Task requirements
Your job is to copy the lines from the material that include "style".
——————
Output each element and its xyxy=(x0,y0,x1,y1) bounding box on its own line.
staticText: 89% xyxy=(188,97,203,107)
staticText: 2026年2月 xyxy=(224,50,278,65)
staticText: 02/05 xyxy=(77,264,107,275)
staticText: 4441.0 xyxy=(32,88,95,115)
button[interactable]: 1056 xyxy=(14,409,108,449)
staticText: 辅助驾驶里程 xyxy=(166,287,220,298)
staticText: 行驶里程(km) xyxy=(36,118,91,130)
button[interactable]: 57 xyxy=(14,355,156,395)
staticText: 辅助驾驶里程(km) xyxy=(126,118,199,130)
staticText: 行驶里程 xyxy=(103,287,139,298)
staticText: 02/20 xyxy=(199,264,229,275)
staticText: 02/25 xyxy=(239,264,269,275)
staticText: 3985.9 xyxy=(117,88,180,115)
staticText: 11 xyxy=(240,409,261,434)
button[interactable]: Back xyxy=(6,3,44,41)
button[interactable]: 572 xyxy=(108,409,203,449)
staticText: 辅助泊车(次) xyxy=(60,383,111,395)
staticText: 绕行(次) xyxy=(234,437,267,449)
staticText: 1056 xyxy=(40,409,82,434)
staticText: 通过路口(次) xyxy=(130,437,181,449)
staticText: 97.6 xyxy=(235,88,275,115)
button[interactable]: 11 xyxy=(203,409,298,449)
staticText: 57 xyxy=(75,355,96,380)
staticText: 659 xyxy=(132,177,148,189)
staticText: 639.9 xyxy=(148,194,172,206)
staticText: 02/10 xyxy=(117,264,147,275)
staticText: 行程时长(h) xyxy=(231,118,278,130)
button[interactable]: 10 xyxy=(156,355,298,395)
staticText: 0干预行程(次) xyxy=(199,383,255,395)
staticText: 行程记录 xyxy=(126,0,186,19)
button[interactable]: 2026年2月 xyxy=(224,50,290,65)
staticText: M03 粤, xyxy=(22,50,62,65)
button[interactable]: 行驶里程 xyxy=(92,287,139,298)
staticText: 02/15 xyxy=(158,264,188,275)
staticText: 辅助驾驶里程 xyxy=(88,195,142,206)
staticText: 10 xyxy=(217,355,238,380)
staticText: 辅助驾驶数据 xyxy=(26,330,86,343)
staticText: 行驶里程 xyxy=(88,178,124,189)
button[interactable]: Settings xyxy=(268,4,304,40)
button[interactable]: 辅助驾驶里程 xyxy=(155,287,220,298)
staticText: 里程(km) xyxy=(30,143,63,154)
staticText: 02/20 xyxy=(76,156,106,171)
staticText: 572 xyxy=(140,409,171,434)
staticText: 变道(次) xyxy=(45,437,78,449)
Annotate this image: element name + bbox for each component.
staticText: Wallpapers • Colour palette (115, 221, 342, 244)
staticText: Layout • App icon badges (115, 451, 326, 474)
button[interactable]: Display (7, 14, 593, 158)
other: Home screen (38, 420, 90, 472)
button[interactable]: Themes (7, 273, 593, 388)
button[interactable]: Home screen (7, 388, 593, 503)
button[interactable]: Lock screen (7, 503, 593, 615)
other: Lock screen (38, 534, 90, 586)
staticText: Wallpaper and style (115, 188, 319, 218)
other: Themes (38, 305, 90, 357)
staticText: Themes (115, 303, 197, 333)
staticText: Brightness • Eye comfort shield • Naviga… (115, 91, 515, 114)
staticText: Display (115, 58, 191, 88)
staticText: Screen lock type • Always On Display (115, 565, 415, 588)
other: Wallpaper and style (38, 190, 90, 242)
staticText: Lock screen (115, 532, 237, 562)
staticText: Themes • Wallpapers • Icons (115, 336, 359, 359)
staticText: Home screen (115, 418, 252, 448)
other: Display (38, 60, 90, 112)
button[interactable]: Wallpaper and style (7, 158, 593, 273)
——————
Problem solution
staticText: Wallpaper and style (115, 188, 319, 218)
other: Wallpaper and style (38, 190, 90, 242)
button[interactable]: Wallpaper and style (7, 158, 593, 273)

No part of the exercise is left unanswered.